Siguió un patrón común a otros fenómenos del mismo tipo: a medida que se incrementaba el precio de las acciones de las compañías ferroviarias, cada vez más capital y especuladores llegaban al mercado, hasta que se produjo el inevitable colapso.
En 1825 el gobierno había derogado la Bubble Act, que desde la desastrosa South Sea Bubble de 1720 había puesto estrechos límites a la formación de nuevas empresas (business ventures) y, lo que aún era más importante, limitaba las llamadas joint stock companies ("sociedad por acciones") a un máximo de cinco inversores distintos.
La difusión de periódicos como medio de comunicación y el surgimiento del moderno mercado bursátil (stock market) hizo fácil para las compañías promoverse a sí mismas y facilitar la inversión del público general.
Muchas familias invirtieron todos sus ahorros en las compañías proyectadas, y muchos perdieron casi todo cuando la burbuja estalló y las compañías les exigieron hacer frente a su compromiso de pago.
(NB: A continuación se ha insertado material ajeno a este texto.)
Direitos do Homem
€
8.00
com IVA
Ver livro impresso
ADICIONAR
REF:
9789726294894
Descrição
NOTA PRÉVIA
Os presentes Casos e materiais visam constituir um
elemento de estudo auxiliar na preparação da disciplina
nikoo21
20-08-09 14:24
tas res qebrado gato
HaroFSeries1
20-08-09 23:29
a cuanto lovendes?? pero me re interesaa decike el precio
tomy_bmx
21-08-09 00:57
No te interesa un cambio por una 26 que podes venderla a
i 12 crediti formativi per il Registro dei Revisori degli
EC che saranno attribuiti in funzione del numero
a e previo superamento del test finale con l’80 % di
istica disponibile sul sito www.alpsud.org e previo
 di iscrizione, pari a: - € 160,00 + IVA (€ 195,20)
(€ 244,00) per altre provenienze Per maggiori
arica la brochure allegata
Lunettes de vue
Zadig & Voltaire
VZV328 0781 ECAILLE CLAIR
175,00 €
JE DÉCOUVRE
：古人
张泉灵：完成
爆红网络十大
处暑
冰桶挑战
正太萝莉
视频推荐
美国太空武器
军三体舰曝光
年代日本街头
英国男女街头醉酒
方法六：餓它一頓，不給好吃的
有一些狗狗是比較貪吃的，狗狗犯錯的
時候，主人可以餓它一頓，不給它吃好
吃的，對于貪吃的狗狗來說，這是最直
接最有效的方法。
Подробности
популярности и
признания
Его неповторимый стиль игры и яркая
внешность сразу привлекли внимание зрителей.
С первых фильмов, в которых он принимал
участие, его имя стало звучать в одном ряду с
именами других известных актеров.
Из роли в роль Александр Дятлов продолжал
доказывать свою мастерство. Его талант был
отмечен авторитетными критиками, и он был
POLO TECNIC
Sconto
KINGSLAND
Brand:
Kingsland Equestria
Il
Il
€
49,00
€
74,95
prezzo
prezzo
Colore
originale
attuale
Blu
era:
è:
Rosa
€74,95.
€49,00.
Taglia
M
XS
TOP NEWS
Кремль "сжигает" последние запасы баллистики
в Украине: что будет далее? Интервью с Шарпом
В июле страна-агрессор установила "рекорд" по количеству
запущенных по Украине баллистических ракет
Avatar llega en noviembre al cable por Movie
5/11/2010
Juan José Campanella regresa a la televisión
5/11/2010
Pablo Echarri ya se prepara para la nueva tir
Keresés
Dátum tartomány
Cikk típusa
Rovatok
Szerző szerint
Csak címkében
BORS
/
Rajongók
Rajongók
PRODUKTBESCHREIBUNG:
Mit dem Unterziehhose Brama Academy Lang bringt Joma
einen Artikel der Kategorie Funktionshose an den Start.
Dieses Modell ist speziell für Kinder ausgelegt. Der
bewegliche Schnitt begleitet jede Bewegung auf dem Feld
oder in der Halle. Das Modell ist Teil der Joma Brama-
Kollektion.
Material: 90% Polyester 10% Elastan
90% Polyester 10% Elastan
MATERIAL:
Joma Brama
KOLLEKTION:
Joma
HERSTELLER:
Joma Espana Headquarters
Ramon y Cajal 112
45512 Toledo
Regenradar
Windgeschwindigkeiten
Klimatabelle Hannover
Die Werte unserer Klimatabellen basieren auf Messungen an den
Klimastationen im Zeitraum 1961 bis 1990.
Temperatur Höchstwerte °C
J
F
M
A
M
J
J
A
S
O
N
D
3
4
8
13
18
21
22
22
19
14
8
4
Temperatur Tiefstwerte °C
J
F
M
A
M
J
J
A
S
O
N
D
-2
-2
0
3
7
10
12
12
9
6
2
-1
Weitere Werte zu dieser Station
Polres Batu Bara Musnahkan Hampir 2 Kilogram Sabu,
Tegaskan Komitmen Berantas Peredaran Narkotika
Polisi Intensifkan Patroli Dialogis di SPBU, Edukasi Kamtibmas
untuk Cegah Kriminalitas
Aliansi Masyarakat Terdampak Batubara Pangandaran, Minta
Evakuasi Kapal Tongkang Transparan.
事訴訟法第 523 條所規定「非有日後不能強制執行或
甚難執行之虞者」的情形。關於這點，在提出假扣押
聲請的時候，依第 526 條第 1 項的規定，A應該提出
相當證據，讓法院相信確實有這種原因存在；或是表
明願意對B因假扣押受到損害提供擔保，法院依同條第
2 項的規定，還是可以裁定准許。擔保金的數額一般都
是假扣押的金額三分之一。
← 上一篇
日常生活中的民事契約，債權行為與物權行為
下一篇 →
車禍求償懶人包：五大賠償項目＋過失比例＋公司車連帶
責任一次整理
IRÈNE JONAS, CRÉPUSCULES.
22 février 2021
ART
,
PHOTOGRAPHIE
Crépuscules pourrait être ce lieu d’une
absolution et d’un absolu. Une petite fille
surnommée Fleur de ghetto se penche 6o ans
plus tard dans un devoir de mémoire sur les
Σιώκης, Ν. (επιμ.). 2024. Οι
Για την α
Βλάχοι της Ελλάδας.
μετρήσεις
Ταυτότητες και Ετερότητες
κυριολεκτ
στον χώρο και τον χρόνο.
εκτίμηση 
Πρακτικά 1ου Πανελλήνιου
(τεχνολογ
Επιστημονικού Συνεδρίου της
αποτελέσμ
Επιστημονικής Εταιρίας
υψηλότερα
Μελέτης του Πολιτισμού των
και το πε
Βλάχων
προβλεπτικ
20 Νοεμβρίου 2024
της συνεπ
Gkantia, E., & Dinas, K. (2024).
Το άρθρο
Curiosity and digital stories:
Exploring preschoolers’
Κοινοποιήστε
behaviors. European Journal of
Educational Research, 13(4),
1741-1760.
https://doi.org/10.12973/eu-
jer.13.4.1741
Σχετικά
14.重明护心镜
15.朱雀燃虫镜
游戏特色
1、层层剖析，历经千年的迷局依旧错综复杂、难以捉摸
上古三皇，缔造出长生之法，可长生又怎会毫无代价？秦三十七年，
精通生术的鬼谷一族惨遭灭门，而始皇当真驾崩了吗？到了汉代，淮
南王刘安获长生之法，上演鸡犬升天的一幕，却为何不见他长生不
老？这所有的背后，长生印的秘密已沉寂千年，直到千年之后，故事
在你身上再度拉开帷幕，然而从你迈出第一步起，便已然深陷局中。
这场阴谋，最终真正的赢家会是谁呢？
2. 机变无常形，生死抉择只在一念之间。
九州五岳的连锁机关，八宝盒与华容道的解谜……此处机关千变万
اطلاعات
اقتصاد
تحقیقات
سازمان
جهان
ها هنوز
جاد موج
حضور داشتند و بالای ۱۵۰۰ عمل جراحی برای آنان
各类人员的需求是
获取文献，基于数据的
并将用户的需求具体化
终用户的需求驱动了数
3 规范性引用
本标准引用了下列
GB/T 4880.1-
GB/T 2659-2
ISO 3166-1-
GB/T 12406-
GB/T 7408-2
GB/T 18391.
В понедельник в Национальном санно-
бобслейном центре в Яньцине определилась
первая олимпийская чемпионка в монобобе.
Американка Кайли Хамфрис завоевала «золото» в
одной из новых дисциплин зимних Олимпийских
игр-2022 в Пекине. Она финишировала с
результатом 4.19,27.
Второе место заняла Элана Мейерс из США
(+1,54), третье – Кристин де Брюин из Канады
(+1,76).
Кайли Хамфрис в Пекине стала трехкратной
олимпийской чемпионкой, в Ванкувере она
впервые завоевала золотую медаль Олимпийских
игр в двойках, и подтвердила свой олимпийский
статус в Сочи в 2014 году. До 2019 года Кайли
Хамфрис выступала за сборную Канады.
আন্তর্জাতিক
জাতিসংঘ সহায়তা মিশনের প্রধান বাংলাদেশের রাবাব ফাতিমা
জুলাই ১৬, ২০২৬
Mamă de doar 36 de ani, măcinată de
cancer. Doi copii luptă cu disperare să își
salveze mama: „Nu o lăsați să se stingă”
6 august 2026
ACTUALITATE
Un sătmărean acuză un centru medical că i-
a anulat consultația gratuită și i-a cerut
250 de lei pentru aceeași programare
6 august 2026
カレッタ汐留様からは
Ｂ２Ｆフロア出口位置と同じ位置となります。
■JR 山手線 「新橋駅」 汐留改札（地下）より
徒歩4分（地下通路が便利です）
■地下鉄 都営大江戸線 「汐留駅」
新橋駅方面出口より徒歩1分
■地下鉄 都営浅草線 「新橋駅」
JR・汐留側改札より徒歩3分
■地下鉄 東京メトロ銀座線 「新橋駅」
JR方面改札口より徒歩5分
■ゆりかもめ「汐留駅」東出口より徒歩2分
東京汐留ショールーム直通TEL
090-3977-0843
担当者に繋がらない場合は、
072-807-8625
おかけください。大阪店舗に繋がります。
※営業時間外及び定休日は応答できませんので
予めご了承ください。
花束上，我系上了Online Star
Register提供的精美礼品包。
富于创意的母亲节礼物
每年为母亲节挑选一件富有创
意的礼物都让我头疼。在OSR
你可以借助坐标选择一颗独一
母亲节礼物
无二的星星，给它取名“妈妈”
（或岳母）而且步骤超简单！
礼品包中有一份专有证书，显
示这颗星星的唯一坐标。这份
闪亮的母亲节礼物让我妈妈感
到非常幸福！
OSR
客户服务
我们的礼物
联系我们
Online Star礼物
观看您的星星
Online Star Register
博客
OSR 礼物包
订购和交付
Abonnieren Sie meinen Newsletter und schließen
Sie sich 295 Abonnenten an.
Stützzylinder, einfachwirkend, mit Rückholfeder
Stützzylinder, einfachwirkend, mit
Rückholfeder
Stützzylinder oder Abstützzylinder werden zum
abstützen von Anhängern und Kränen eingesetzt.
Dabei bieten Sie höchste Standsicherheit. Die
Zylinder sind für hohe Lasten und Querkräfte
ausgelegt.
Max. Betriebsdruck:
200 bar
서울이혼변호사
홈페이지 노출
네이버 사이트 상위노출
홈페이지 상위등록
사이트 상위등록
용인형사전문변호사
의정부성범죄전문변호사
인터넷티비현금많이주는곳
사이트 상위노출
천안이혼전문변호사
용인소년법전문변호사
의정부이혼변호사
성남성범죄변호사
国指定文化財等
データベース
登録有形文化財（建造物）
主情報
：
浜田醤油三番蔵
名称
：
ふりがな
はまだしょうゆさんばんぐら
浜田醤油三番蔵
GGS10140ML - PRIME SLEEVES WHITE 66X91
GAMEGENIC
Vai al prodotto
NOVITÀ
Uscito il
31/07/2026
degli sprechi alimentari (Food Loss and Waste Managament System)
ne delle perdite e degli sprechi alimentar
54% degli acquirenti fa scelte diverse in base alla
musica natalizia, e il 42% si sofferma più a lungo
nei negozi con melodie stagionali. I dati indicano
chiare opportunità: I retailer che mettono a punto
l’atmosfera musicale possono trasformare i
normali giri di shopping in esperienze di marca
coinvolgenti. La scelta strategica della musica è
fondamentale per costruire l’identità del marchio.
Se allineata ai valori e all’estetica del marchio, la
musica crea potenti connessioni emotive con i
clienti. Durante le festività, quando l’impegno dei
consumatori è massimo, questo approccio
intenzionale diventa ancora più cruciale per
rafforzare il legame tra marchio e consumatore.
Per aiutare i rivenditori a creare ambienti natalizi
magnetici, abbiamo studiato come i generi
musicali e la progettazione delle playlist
El gobierno británico promovió un laissez-faire casi total, evitando regular los ferrocarriles.
Las compañías debían someter un Bill al parlamento para obtener el derecho a adquirir terrenos para su línea, lo que requería que la ruta del ferrocarril propuesto se aprobara; pero no había límites al número de compañías y no se comprobaba realmente la viabilidad financiera de las líneas.
Cualquiera podía fundar una compañía, obtener inversiones y someter un Bill ("proyecto de ley") al parlamento.
Como otras burbujas, la Railway Mania se convirtió en un ciclo auto-promovido basado puramente en la especulación excesivamente optimista.
El frenesí especulativo de la manía hizo al público mucho más dispuesto que nunca lo estuvo o nunca lo volvería a estar a invertir las grandes sumas requeridas para la construcción de los ferrocarriles.